L’usage du soft ghosting peut paraître anodin pour bon nombre de gens qui ne voient dans cela que le simple recours à un outil pour gagner du temps dont on manque réellement. Il n’est pas toujours un acte de déni de l’autre. Et si cette diplomatie du pouce n’est pas maniée à bon escient, cela peut rester blessant, parce que personne n’aime être ignoré. Là encore, la faute aux réseaux sociaux qui peuvent renforcer autant que fragiliser toute estime de soi.
DOSO (Dread of Slacking Off) et JOLGO (Joy Of Letting Go)
Cette envie d’être reconnu coïncide avec la recherche permanente de l’obtention de soi. Elle a plongé des gens dans le désarroi pendant les confinements où avaient disparu les espaces extérieurs pour s’exercer et montrer ses performances sur les réseaux sociaux. Entre donc en scène le DOSO. C’est-à-dire est le fait de ressentir l’effroi devant la perspective de se relâcher. Il n’était plus possible de poster les exploits réalisés, aux sommets d’une montagne ou à l’autre bout d’un pays lointain. Le confinement a empêché d’exercer les activités d’endurance ou de dépassement physique qui pouvaient restituer chez certains, grâces aux réactions virtuelles recueillies, une bonne image d’eux-mêmes. Cette injonction du dépassement qu’on s’auto-inflige met en lumière une peur du relâchement due à l’incapacité de se surpasser. La quarantaine a forcé à la solitude et fait augmenter les taux de mélancolie et d’anxiété.
A contrario, cette peur du relâchement s’étiole complètement chez les JOLGO. Comprendre dans ce sigle la « joie de lâcher prise ». Comme évoqué plus haut, ce confinement a été l’occasion pour certains de revendiquer un recentrage sur les choses essentielles.
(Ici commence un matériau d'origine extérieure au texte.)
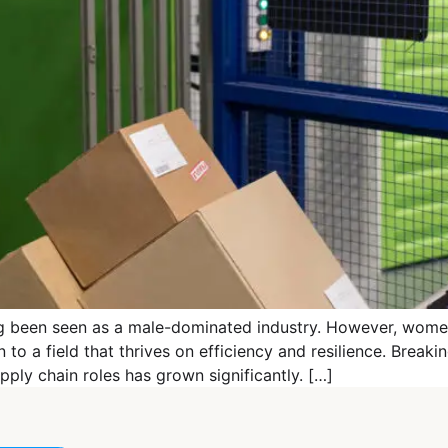
ng been seen as a male-dominated industry. However, women
to a field that thrives on efficiency and resilience. Breakin
pply chain roles has grown significantly. […]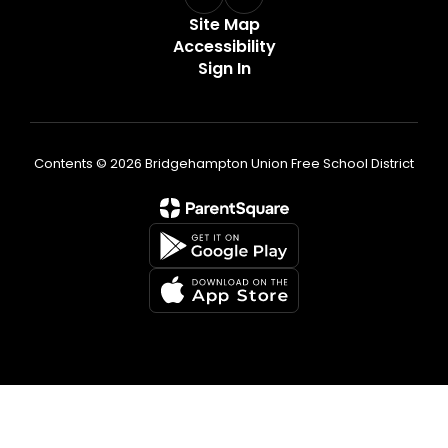
Site Map
Accessibility
Sign In
Contents © 2026 Bridgehampton Union Free School District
Cette attitude invite à se délester du superflu, à sortir de l’isolement plus léger en se concentrant sur ce qui est vraiment important.
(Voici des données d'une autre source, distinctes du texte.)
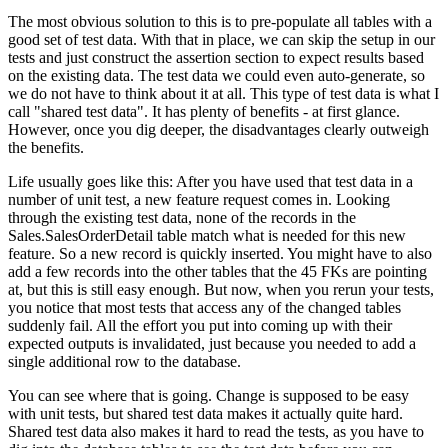
The most obvious solution to this is to pre-populate all tables with a
good set of test data. With that in place, we can skip the setup in our
tests and just construct the assertion section to expect results based
on the existing data. The test data we could even auto-generate, so
we do not have to think about it at all. This type of test data is what I
call "shared test data". It has plenty of benefits - at first glance.
However, once you dig deeper, the disadvantages clearly outweigh
the benefits.
Life usually goes like this: After you have used that test data in a
number of unit test, a new feature request comes in. Looking
through the existing test data, none of the records in the
Sales.SalesOrderDetail
table match what is needed for this new
feature. So a new record is quickly inserted. You might have to also
add a few records into the other tables that the 45 FKs are pointing
at, but this is still easy enough. But now, when you rerun your tests,
you notice that most tests that access any of the changed tables
suddenly fail. All the effort you put into coming up with their
expected outputs is invalidated, just because you needed to add a
single additional row to the database.
You can see where that is going. Change is supposed to be easy
with unit tests, but shared test data makes it actually quite hard.
Shared test data also makes it hard to read the tests, as you have to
Nous avons tous remarqué l’apparition sur les écrans des personnalités publiques en mode « nature » chez elles, dans leurs cuisines, des journalistes moins maquillés prendre l’antenne, et pas coiffés… Nous avons été stupéfaits de découvrir à quoi certains ressemblent vraiment, sans fard. En télétravail par Visio, certains se sont affranchis des normes sociales. Exit le maquillage, bye bye les talons haut perchés pour les femmes. Place à l’envie de se détendre, de profiter en bon hédoniste de cette opportunité pour être, face ou derrière les écrans, tel que l’on est, loin des carcans du paraître. La reconversion en JOLGO a pris un temps…
Tout compte fait, cette période post confinement aura mis en lumière bien de mal-être. Les conséquences ont été assez grandes, surtout chez des adolescents qui ont vu leur taux d’angoisse augmenter même si les écrans ont aussi été salvateurs.
Les phénomènes évoqués dans cet article n’étaient pas nouveaux. ils se sont juste rendus plus visibles avec le recours massif aux réseaux sociaux. Les fins observateurs de la société déterminent déjà des comportements nocifs liés aux nouvelles habitudes adoptées.
D’autres champs d’exploration restent. Détox digitale, dysmorphophobie, body positive ou autres notions comme booktok regorgent aussi d’O!